══ Supplied information

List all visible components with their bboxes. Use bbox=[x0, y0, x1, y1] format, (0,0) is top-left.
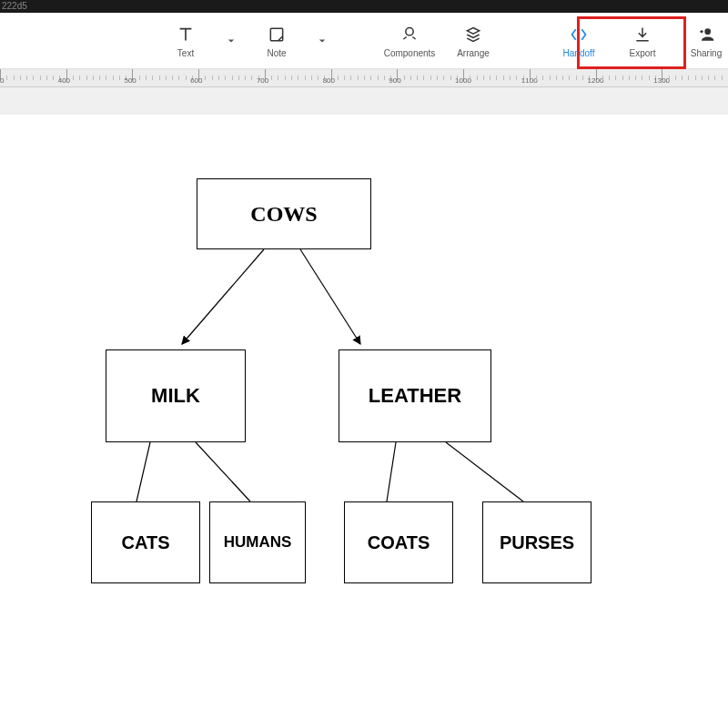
diagram-node-milk[interactable]: MILK bbox=[106, 349, 246, 442]
title-text: 222d5 bbox=[2, 1, 27, 11]
svg-point-1 bbox=[704, 28, 711, 35]
arrange-button[interactable]: Arrange bbox=[451, 24, 495, 58]
components-icon bbox=[399, 24, 420, 46]
canvas[interactable]: COWS MILK LEATHER CATS HUMANS COATS PURS… bbox=[0, 115, 728, 719]
svg-line-5 bbox=[196, 442, 250, 501]
canvas-area[interactable]: COWS MILK LEATHER CATS HUMANS COATS PURS… bbox=[0, 87, 728, 719]
svg-line-6 bbox=[387, 442, 396, 501]
diagram-node-leather[interactable]: LEATHER bbox=[339, 349, 491, 442]
svg-line-7 bbox=[446, 442, 523, 501]
diagram-node-humans[interactable]: HUMANS bbox=[209, 501, 306, 583]
note-tool-label: Note bbox=[267, 48, 286, 58]
diagram-node-cows[interactable]: COWS bbox=[197, 178, 371, 249]
text-tool-dropdown[interactable] bbox=[228, 37, 235, 45]
sharing-icon bbox=[695, 24, 717, 46]
sharing-label: Sharing bbox=[691, 48, 722, 58]
window-titlebar: 222d5 bbox=[0, 0, 728, 13]
text-tool-button[interactable]: Text bbox=[164, 24, 207, 58]
note-tool-dropdown[interactable] bbox=[318, 37, 326, 45]
diagram-node-cats[interactable]: CATS bbox=[91, 501, 200, 583]
svg-line-3 bbox=[300, 249, 360, 344]
export-button[interactable]: Export bbox=[621, 24, 664, 58]
text-icon bbox=[175, 24, 197, 46]
handoff-label: Handoff bbox=[563, 48, 595, 58]
components-button[interactable]: Components bbox=[388, 24, 431, 58]
note-icon bbox=[266, 24, 288, 46]
export-icon bbox=[632, 24, 653, 46]
export-label: Export bbox=[630, 48, 656, 58]
arrange-label: Arrange bbox=[457, 48, 490, 58]
handoff-button[interactable]: Handoff bbox=[557, 24, 601, 58]
components-label: Components bbox=[384, 48, 436, 58]
diagram-node-coats[interactable]: COATS bbox=[344, 501, 453, 583]
horizontal-ruler: 3004005006007008009001000110012001300 bbox=[0, 69, 728, 87]
toolbar: Text Note Components Arrange Handoff bbox=[0, 13, 728, 69]
handoff-icon bbox=[568, 24, 590, 46]
svg-line-2 bbox=[182, 249, 264, 344]
diagram-node-purses[interactable]: PURSES bbox=[482, 501, 592, 583]
svg-line-4 bbox=[136, 442, 150, 501]
arrange-icon bbox=[462, 24, 484, 46]
note-tool-button[interactable]: Note bbox=[255, 24, 298, 58]
sharing-button[interactable]: Sharing bbox=[684, 24, 728, 58]
text-tool-label: Text bbox=[177, 48, 194, 58]
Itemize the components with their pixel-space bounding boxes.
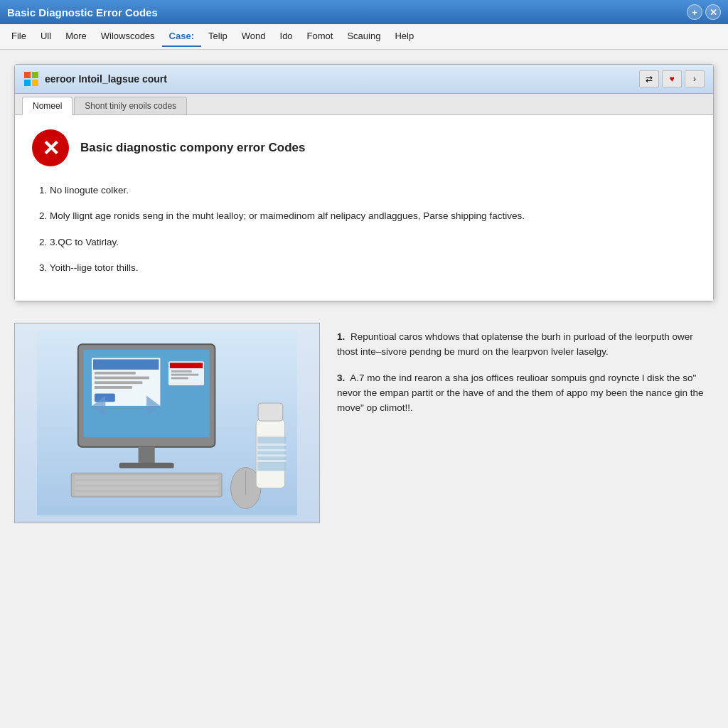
menu-item-wond[interactable]: Wond [235,26,273,47]
inner-panel-header: eeroor Intoil_lagsue court ⇄ ♥ › [15,65,713,94]
error-item-3: 2. 3.QC to Vatirlay. [39,235,696,250]
menu-item-telip[interactable]: Telip [201,26,235,47]
right-text-item-1: 1. Repuntioal caros whdows that oplatens… [337,330,714,360]
menu-item-case[interactable]: Case: [162,26,201,47]
svg-rect-2 [24,80,31,86]
inner-panel-controls: ⇄ ♥ › [639,70,705,87]
svg-rect-32 [257,437,286,471]
computer-image-box [14,323,320,523]
menu-bar: File Ull More Wilowscodes Case: Telip Wo… [0,24,728,50]
svg-rect-10 [95,377,149,380]
error-item-4: 3. Yoith--lige totor thills. [39,261,696,275]
title-bar-left: Basic Diagnostic Error Codes [7,6,158,18]
menu-item-wilowscodes[interactable]: Wilowscodes [94,26,162,47]
inner-tabs: Nomeel Shont tinily enoils codes [15,94,713,115]
error-title: Basic diagnostic compony error Codes [80,141,305,155]
svg-rect-24 [75,487,218,491]
tab-shont[interactable]: Shont tinily enoils codes [74,97,187,114]
svg-rect-19 [139,447,155,464]
menu-item-fomot[interactable]: Fomot [300,26,341,47]
right-text: 1. Repuntioal caros whdows that oplatens… [337,323,714,427]
close-button[interactable]: ✕ [705,4,721,20]
menu-item-ido[interactable]: Ido [273,26,300,47]
title-bar-title: Basic Diagnostic Error Codes [7,6,158,18]
svg-rect-16 [171,370,192,373]
error-item-2-text: Moly llignt age ronids seng in the muht … [50,210,525,221]
right-text-item-2-text: A.7 mo the ind rearon a sha jos offices … [337,373,704,413]
svg-rect-12 [95,386,132,389]
title-bar: Basic Diagnostic Error Codes + ✕ [0,0,728,24]
svg-rect-15 [170,363,203,368]
inner-ctrl-next[interactable]: › [685,70,705,87]
error-item-2: 2. Moly llignt age ronids seng in the mu… [39,209,696,223]
error-item-3-num: 2. [39,237,47,247]
inner-ctrl-settings[interactable]: ⇄ [639,70,659,87]
right-text-item-2: 3. A.7 mo the ind rearon a sha jos offic… [337,371,714,416]
error-item-1-text: No linogute colker. [50,185,129,196]
svg-rect-1 [32,72,38,78]
svg-rect-23 [75,481,218,485]
error-item-4-text: Yoith--lige totor thills. [50,262,139,273]
svg-rect-8 [93,359,159,369]
menu-item-file[interactable]: File [4,26,33,47]
svg-rect-25 [75,492,218,495]
error-content: ✕ Basic diagnostic compony error Codes 1… [15,115,713,301]
maximize-button[interactable]: + [687,4,702,20]
svg-rect-9 [95,372,136,375]
right-text-item-2-num: 3. [337,373,345,383]
svg-rect-0 [24,72,31,78]
right-text-item-1-num: 1. [337,331,345,342]
svg-rect-22 [75,476,218,479]
error-icon: ✕ [32,129,69,166]
tab-nomeel[interactable]: Nomeel [22,97,73,115]
inner-ctrl-favorite[interactable]: ♥ [662,70,682,87]
svg-rect-17 [171,374,199,376]
svg-rect-11 [95,381,142,384]
error-item-2-num: 2. [39,210,47,221]
menu-item-more[interactable]: More [58,26,94,47]
svg-rect-18 [171,377,188,379]
error-header: ✕ Basic diagnostic compony error Codes [32,129,696,166]
error-item-3-text: 3.QC to Vatirlay. [50,237,119,247]
svg-rect-20 [119,463,174,469]
main-content: eeroor Intoil_lagsue court ⇄ ♥ › Nomeel … [0,50,728,537]
title-bar-controls: + ✕ [687,4,721,20]
svg-rect-3 [32,80,38,86]
svg-rect-31 [258,403,283,421]
inner-panel: eeroor Intoil_lagsue court ⇄ ♥ › Nomeel … [14,64,714,301]
menu-item-ull[interactable]: Ull [33,26,58,47]
error-list: 1. No linogute colker. 2. Moly llignt ag… [32,183,696,275]
inner-panel-title: eeroor Intoil_lagsue court [45,73,167,85]
svg-rect-34 [257,449,286,451]
svg-rect-33 [257,444,286,446]
bottom-section: 1. Repuntioal caros whdows that oplatens… [14,323,714,523]
error-item-1-num: 1. [39,185,47,196]
inner-panel-title-area: eeroor Intoil_lagsue court [23,71,167,87]
menu-item-scauing[interactable]: Scauing [340,26,387,47]
svg-rect-36 [257,460,286,462]
windows-logo-icon [23,71,39,87]
error-item-1: 1. No linogute colker. [39,183,696,198]
computer-illustration [32,331,302,515]
svg-rect-35 [257,454,286,456]
menu-item-help[interactable]: Help [387,26,421,47]
right-text-item-1-text: Repuntioal caros whdows that oplatense t… [337,331,693,357]
error-item-4-num: 3. [39,262,47,273]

════

Work required.
The answer must be every line of the records that contains the word "panel".

Result below.
inner-panel-header: eeroor Intoil_lagsue court ⇄ ♥ › [15,65,713,94]
inner-panel-controls: ⇄ ♥ › [639,70,705,87]
inner-panel: eeroor Intoil_lagsue court ⇄ ♥ › Nomeel … [14,64,714,301]
inner-panel-title: eeroor Intoil_lagsue court [45,73,167,85]
inner-panel-title-area: eeroor Intoil_lagsue court [23,71,167,87]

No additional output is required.